Thecolouryes @ TDA
Troian Bellisario as Bollie, the wretchedly misunderstood heroine.
Gaspard Ulliel as James, the bi-polar baby daddy.
Taylor Swift as Scarlett, the good-girl-gone-insane ex.
Rosie Tupper as Cherry, the girl who is everybody’s scapegoat.
Confession four - I would genuinely love to shoot her out of a cannon.
I had just made the decision to spend the rest of my life in bed when Scarlett MacMillan came racing into my dorm, looking like she was out for blood. I’m serious. Her nostrils were flared, her face was contorted, her hair was whipping about in a spontaneous fury-induced wind (okay, I joke. But she did look, like, REALLY angry).
Now here, I’ll admit - I panicked. I’ve never been much of a fighter, and as unwanted as it was, I really didn’t want to hurt the child I was at this stage sort of maybe probably quite sure I was growing in my lady parts.
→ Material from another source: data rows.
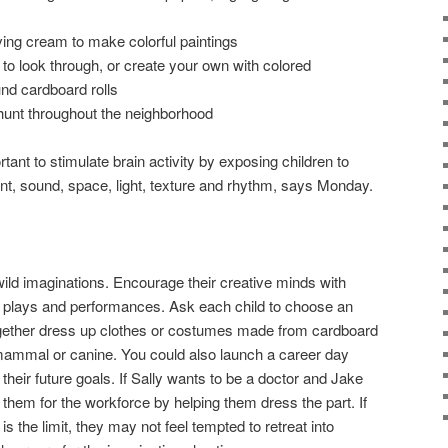
ving cream to make colorful paintings
to look through, or create your own with colored
nd cardboard rolls
hunt throughout the neighborhood
tant to stimulate brain activity by exposing children to
t, sound, space, light, texture and rhythm, says Monday.
 wild imaginations. Encourage their creative minds with
e plays and performances. Ask each child to choose an
gether dress up clothes or costumes made from cardboard
e, mammal or canine. You could also launch a career day
 their future goals. If Sally wants to be a doctor and Jake
them for the workforce by helping them dress the part. If
s the limit, they may not feel tempted to retreat into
And I had all the facts - I had slept with James Potter, his girlfriend knew he had slept with someone, and now she came storming in to my room ready to kill - I assumed this was the end for me, so before she could spot me I ever so casually rolled off the edge of my bed, hoping I would land on the soft pile of clothes littering the floor.
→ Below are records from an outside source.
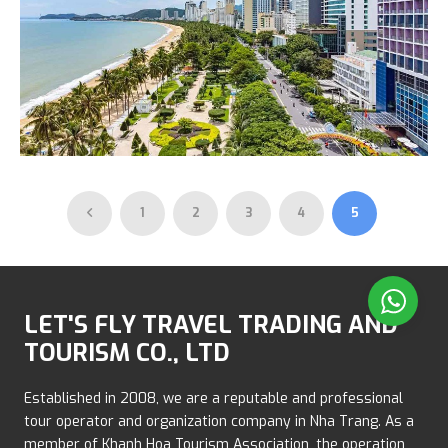
Nha Trang City Tour
1
2
3
4
5
600.000 VND
LET'S FLY TRAVEL TRADING AND
TOURISM CO., LTD
Established in 2008, we are a reputable and professional
tour operator and organization company in Nha Trang. As a
member of Khanh Hoa Tourism Association, the operation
Instead I landed with a loud thud on the hard wooden floorboards, and couldn’t stop myself from swearing loudly as I gingerly tested my elbows to see if they were broken. They weren’t, in case you were wondering. But I’m pretty sure all my bones were purple for weeks afterwards.
Weirdly, though, Scarlett didn’t seem to notice this. Thanking my guardian angel, who seemed to be back from her extremely long holiday, I crawled under my bed and watched the scene quietly from there.
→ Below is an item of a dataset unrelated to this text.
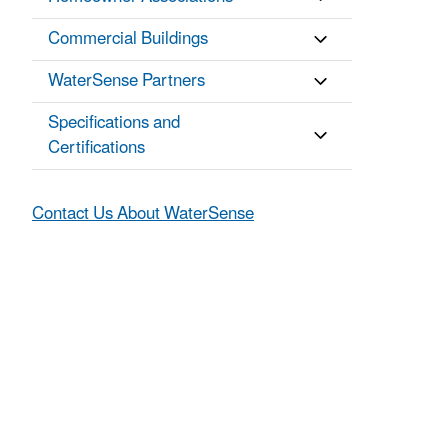
Commercial Buildings
WaterSense Partners
Specifications and
Certifications
Contact Us About WaterSense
Because it appeared I had jumped to conclusions. Scarlett didn’t appear to be looking for me at all. Instead she stormed over to Cherry Hastings’ bed and ripped the curtains open viciously. Cherry was still asleep, but Scarlett literally grabbed her by the shoulders and shook her awake.
It was terrifying. And a little bit awesome. Mostly just because nothing very exciting ever happens to Ravenclaws.
Anyway, Cherry woke up groggily, groaning and clutching her head. She looked pretty green, and she’d been at the party the night before so I assumed she felt like a hippogriff had crapped in her skull as a result of the rather dubious alcoholic mixtures generally served at Hogwarts parties. But Scarlett didn’t give her much time to be hungover. As soon as Cherry was sitting up unsupported, Scarlett slapped her in the face. Cherry’s head snapped to the side and that totally fake sounding crack noise echoed around the small room. We all gaped. Cherry’s mouth dropped open, and she was frozen for a few seconds before she put a hand to her cheek and turned back to face the seething Scarlett.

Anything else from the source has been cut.